Data Quality Series, part 1: Introduction to Data Quality
We’ve all heard the phrase “garbage in, garbage out” which highlights the importance of quality data for data-driven systems. Here, quality data can be interpreted in two ways: firstly as clean and well-standardized data that meets expectations, and secondly, as well-thought-out data that fits a particular business case. Although the latter is typically determined during the research or data strategy phase, in this blog we will focus on the former interpretation.
Maintaining high-quality data is critical for accurate data analysis, decision-making, and achieving business objectives. Real-world data is often noisy and subject to constant changes, which makes maintaining data quality a challenging task. Therefore, it’s crucial to identify data quality issues early on and address them before they have any effects on downstream analytics tasks or decision making processes. One of the responsibilities of Data and MLOps Engineers is to ensure that quality is maintained throughout its lifecycle.
Measuring Data Quality
To ensure data quality throughout the data pipeline, it’s important to measure and test it at different stages. A typical testing workflow in data engineering would involve several types of tests:
- Unit testing: focuses on testing separate components of your pipeline in isolation. For example, testing whether (a part of) an SQL or a Spark script does what it is supposed to do.

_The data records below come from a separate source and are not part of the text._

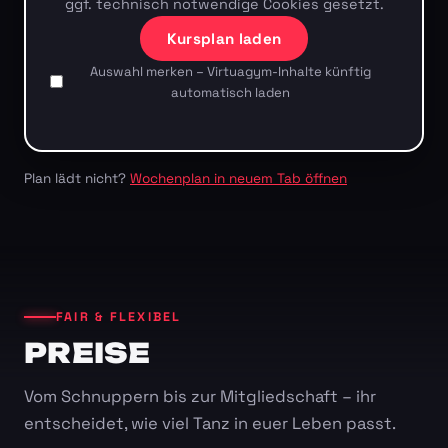
ggf. technisch notwendige Cookies gesetzt.
Kursplan laden
Auswahl merken – Virtuagym-Inhalte künftig
automatisch laden
Plan lädt nicht?
Wochenplan in neuem Tab öffnen
FAIR & FLEXIBEL
PREISE
Vom Schnuppern bis zur Mitgliedschaft – ihr
entscheidet, wie viel Tanz in euer Leben passt.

- Functional Testing: includes data flow validation such as transformation logic validation based on business rules, as well as data integrity, which validates data based on constraints and schema checks. This type of testing occurs frequently at different stages of the pipeline (think ingestion, processing, and storage).
- Integration Testing: ensures that the data pipeline meets the business requirements. Generally, this is done by running fake data through the pipeline and validating the result.
Although we have covered different types of tests, it’s worth noting that traditional software engineering practices only cover these points to a certain extent. For this reason, let’s focus on functional testing of data and take a look at testable properties attributed to quality data.
- Completeness: checks whether all expected data is present and accounted for in the data pipeline. Simple checks may test for null values, while more complex checks may also condition based on value or other columns.
- Uniqueness: verifies if there are no duplicate records in the data pipeline. Duplicate records can cause issues with aggregation and analysis, leading to incorrect results.
- Distribution: focuses on closely examining the validity of column values. This may involve checks to ensure that the data falls within an accepted range or that the units used in a given column are consistent.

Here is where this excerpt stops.